Given a set of points $(x_i, y_i)$, least-squares linear regression finds the linear function $L$ such that $$\sum \varepsilon(y_i, L(x_i))$$ is minimized, where $\varepsilon(y, y') = (y-y')^2$ is the squared error between the actual $y_i$ value and the one predicted by $L$ from $x_i$.
Suppose I want to do the same, but I want to use the following penalty function in place of $\varepsilon$: $$ \epsilon(y, L(x)) = \cases{y-L(x) & \text{if $y>L(x)+1$} \\ (y-L(x))^2 & \text{if $y\le L(x)+1$}}$$
If the fitted line passes a certain distance below the actual data point, I want to penalize it much less severely than if the line passes the same distance above the data point. (The threshhold for using the cheaper penalty function is $y > L(x)+1$ rather than $y > L(x)$ so that overshooting by some amount $\delta<1$ is not penalized less than undershooting by the same amount—we don't want to overpenalize $L$ for undershooting by too little!)

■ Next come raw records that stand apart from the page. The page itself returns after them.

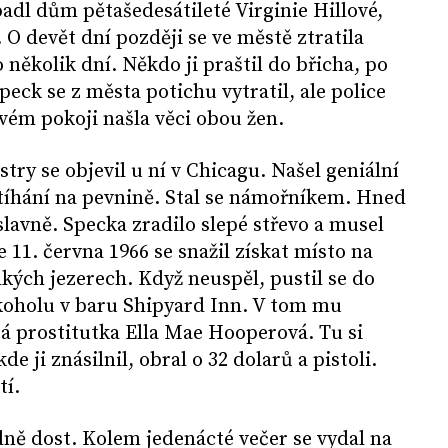
dl dům pětašedesátileté Virginie Hillové,
. O devět dní později se ve městě ztratila
 několik dní. Někdo ji praštil do břicha, po
Speck se z města potichu vytratil, ale police
vém pokoji našla věci obou žen.
stry se objevil u ní v Chicagu. Našel geniální
stíhání na pevnině. Stal se námořníkem. Hned
slavně. Specka zradilo slepé střevo a musel
 11. června 1966 se snažil získat místo na
lkých jezerech. Když neuspěl, pustil se do
oholu v baru Shipyard Inn. V tom mu
á prostitutka Ella Mae Hooperová. Tu si
e ji znásilnil, obral o 32 dolarů a pistoli.
tí.
ně dost. Kolem jedenácté večer se vydal na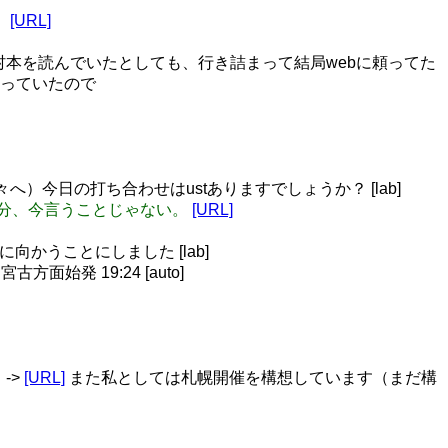
表
[URL]
奥村本を読んでいたとしても、行き詰まって結局webに頼ってた
っていたので
方々へ）今日の打ち合わせはustありますでしょうか？ [lab]
、多分、今言うことじゃない。
[URL]
向かうことにしました [lab]
面始発 19:24 [auto]
->
[URL]
また私としては札幌開催を構想しています（まだ構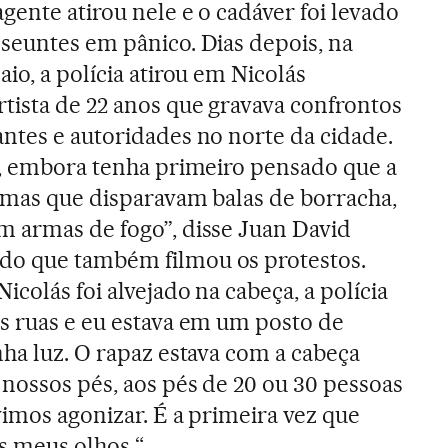
agente atirou nele e o cadáver foi levado
seuntes em pânico. Dias depois, na
aio, a polícia atirou em Nicolás
tista de 22 anos que gravava confrontos
ntes e autoridades no norte da cidade.
 e, embora tenha primeiro pensado que a
armas que disparavam balas de borracha,
m armas de fogo”, disse Juan David
o que também filmou os protestos.
icolás foi alvejado na cabeça, a polícia
as ruas e eu estava em um posto de
nha luz. O rapaz estava com a cabeça
nossos pés, aos pés de 20 ou 30 pessoas
vimos agonizar. É a primeira vez que
 meus olhos “.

I could probably write a computer program to solve this numerically, by using a hill-climbing algorithm or something similar. But I would like to know if there are any analytic approaches. If I try to follow the approach that works for the usual penalty function, I get stuck early on, because there seems to be no way to expand the expression $\epsilon(y_i, mx_i+b)$ algebraically.
I expect that the problem has been studied with different penalty functions, and I would be glad for a reference to a good textbook.

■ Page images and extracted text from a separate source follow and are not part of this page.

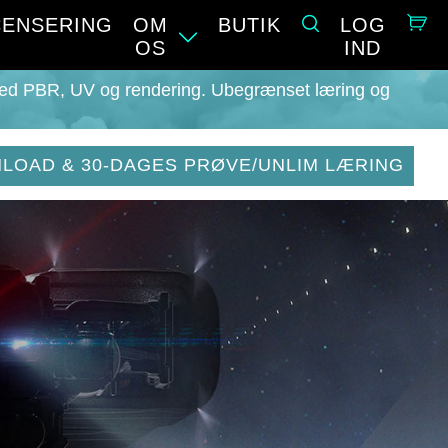
CENSERING
OM
BUTIK
LOG
OS
IND
g med PBR, UV og rendering. Ubegrænset læring og
LOAD & 30-DAGES PRØVE/UNLIM LÆRING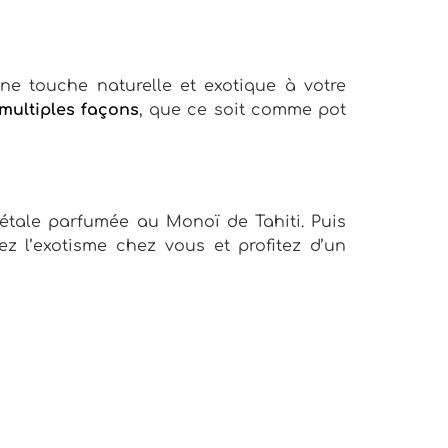
e touche naturelle et exotique à votre
 multiples façons
, que ce soit comme pot
étale parfumée au Monoï de Tahiti. Puis
tez l’exotisme chez vous et profitez d’un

In the strict sense of the term, least squares methods deal with situations where $$\epsilon(y,L(x))= (y-L(x))^2$$
Such errors lend themselves to easy modeling, via the normal equations. Others error metrics don't have such closed form solutions. They are usually iterative in nature.
The topic that you are looking for is its general method, the penalty function method. Just google it and you will find lots of references. Here is a nice place to start with. Let me know if you want anything specific.